By Edward Nawotka
Magazine publishers News Corp., Time Inc., Condé Nast, Hearst and Meredith, are forming a consortium and funding a project to create “a reading application, a ‘robust’ publishing platform, a digital storefront for consumers and a new line-up of ‘immersive advertising opportunities,'” says the Financial Times. The project will launch next week, says The Guardian. Though products, such as Zinio—which offers downloadable magazines in their original format—have existed for many years, they were primarily designed for Tablet PC’s, which until recently required an electronic pen to operate.
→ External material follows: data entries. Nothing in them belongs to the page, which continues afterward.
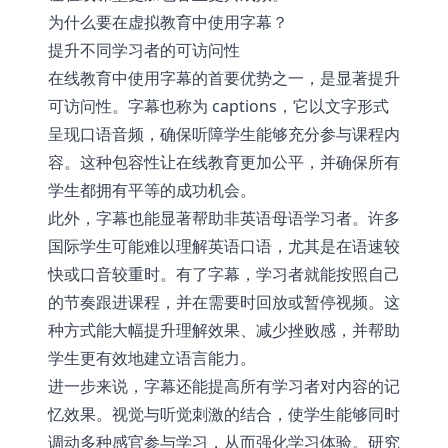
为什么要在虚拟教育中使用字幕？
提升不同学习者的可访问性
在线教育中使用字幕的首要优势之一，是显著提升
可访问性。字幕也称为 captions，它以文字形式
呈现口语音频，确保听障学生能够充分参与课程内
容。这种包容性让在线教育更加公平，并确保所有
学生都拥有平等的成功机会。
此外，字幕也能显著帮助非英语母语学习者。许多
国际学生可能难以理解英语口语，尤其是在语速较
快或口音较重时。有了字幕，学习者就能按照自己
的节奏跟进课程，并在需要时回放或暂停视频。这
种方式能大幅提升理解效果、减少挫败感，并帮助
学生更有效地建立语言能力。
进一步来说，字幕还能提高所有学习者对内容的记
忆效果。视觉与听觉刺激的结合，使学生能够同时
调动多种感官参与学习，从而强化学习体验。研究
Presumably, the new platform will take full advantage of multi-touch features integrated into Windows 7. Meanwhile, Springer—which publishes Europe’s largest circulation daily, Bild—says it will start charging for some content.
Speaking of e-readers, Barnes & Noble’s Nook reader started landing in the hands of customers today—with mixed results. Bloomberg, in particular, found the device to be slow. Or at least slower than the Kindle, which is what really matters to most people. B&N is already promising a software update.
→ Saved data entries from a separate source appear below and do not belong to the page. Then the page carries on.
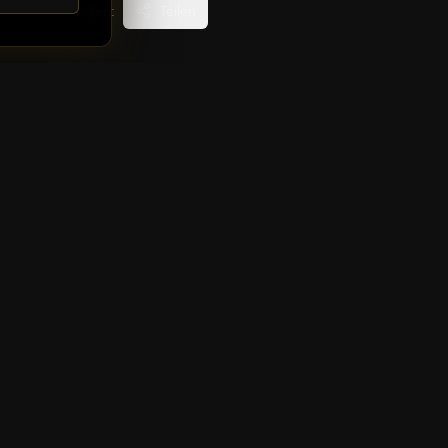
Teilen:
Teilen
ls
in-Skandal: Polizei
t Ex-Prinzen Andrew
r ein Paukenschlag am
ag des Royals! Wie
sp;BBC&nbsp;berichtet, ist Ex-
Andrew Mountbatten-Windsor
nerstag verhaftet word...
Baker & Taylor Inc. has announced it has acquired Blackwell Book Services North America (BNA) and Blackwell’s Australia-based James Bennett bookseller. Also as part of the deal, Blackwell U.K. will acquire Baker & Taylor’s Lindsay and Croft business in the U.K.
American booksellers are defying territorial copyright and supplying eager readers with imported copies of the UK edition of Stieg Larsson’s The Girl Who Kicked the Hornet’s Nest, the third in his Millennium series, which isn’t due to be published in the United States until next May. Fans of Larsson are paying as much as $45 for the book and happy to do it, reports the New York Times.